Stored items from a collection

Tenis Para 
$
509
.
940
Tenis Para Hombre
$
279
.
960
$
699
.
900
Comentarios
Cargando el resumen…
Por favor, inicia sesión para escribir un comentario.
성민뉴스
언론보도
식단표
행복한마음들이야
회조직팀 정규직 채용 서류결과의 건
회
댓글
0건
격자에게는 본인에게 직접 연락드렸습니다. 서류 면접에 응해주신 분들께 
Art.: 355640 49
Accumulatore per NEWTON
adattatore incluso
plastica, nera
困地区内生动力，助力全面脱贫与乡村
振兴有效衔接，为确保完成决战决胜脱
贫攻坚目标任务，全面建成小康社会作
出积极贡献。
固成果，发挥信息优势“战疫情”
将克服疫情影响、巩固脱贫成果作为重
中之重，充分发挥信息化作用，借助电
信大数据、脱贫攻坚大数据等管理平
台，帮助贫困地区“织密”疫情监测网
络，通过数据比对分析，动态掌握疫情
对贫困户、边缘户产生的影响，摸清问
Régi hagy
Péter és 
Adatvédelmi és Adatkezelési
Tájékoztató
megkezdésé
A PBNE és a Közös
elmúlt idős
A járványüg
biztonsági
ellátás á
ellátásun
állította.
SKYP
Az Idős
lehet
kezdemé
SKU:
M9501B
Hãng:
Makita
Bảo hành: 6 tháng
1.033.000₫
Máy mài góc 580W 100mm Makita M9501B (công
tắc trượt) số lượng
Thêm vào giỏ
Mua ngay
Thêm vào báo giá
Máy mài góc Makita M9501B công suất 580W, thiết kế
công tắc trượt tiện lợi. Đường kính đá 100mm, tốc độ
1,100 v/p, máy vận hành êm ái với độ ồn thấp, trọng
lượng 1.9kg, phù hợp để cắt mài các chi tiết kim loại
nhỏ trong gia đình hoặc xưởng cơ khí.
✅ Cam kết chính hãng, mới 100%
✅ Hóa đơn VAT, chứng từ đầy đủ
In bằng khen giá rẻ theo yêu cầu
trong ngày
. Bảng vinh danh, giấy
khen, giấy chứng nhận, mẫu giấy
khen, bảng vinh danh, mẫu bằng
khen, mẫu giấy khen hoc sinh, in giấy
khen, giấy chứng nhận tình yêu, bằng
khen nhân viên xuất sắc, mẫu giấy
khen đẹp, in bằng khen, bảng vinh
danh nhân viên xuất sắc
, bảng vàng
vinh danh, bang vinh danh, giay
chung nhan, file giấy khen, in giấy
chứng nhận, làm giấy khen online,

### TASK PROMPT:
All of the data, from the first line to the last, should be written out exactly.

### OUTPUT FOR THIS EXERCISE:
Tenis Para 
$
509
.
940
Tenis Para Hombre
$
279
.
960
$
699
.
900
Comentarios
Cargando el resumen…
Por favor, inicia sesión para escribir un comentario.
성민뉴스
언론보도
식단표
행복한마음들이야
회조직팀 정규직 채용 서류결과의 건
회
댓글
0건
격자에게는 본인에게 직접 연락드렸습니다. 서류 면접에 응해주신 분들께 
Art.: 355640 49
Accumulatore per NEWTON
adattatore incluso
plastica, nera
困地区内生动力，助力全面脱贫与乡村
振兴有效衔接，为确保完成决战决胜脱
贫攻坚目标任务，全面建成小康社会作
出积极贡献。
固成果，发挥信息优势“战疫情”
将克服疫情影响、巩固脱贫成果作为重
中之重，充分发挥信息化作用，借助电
信大数据、脱贫攻坚大数据等管理平
台，帮助贫困地区“织密”疫情监测网
络，通过数据比对分析，动态掌握疫情
对贫困户、边缘户产生的影响，摸清问
Régi hagy
Péter és 
Adatvédelmi és Adatkezelési
Tájékoztató
megkezdésé
A PBNE és a Közös
elmúlt idős
A járványüg
biztonsági
ellátás á
ellátásun
állította.
SKYP
Az Idős
lehet
kezdemé
SKU:
M9501B
Hãng:
Makita
Bảo hành: 6 tháng
1.033.000₫
Máy mài góc 580W 100mm Makita M9501B (công
tắc trượt) số lượng
Thêm vào giỏ
Mua ngay
Thêm vào báo giá
Máy mài góc Makita M9501B công suất 580W, thiết kế
công tắc trượt tiện lợi. Đường kính đá 100mm, tốc độ
1,100 v/p, máy vận hành êm ái với độ ồn thấp, trọng
lượng 1.9kg, phù hợp để cắt mài các chi tiết kim loại
nhỏ trong gia đình hoặc xưởng cơ khí.
✅ Cam kết chính hãng, mới 100%
✅ Hóa đơn VAT, chứng từ đầy đủ
In bằng khen giá rẻ theo yêu cầu
trong ngày
. Bảng vinh danh, giấy
khen, giấy chứng nhận, mẫu giấy
khen, bảng vinh danh, mẫu bằng
khen, mẫu giấy khen hoc sinh, in giấy
khen, giấy chứng nhận tình yêu, bằng
khen nhân viên xuất sắc, mẫu giấy
khen đẹp, in bằng khen, bảng vinh
danh nhân viên xuất sắc
, bảng vàng
vinh danh, bang vinh danh, giay
chung nhan, file giấy khen, in giấy
chứng nhận, làm giấy khen online,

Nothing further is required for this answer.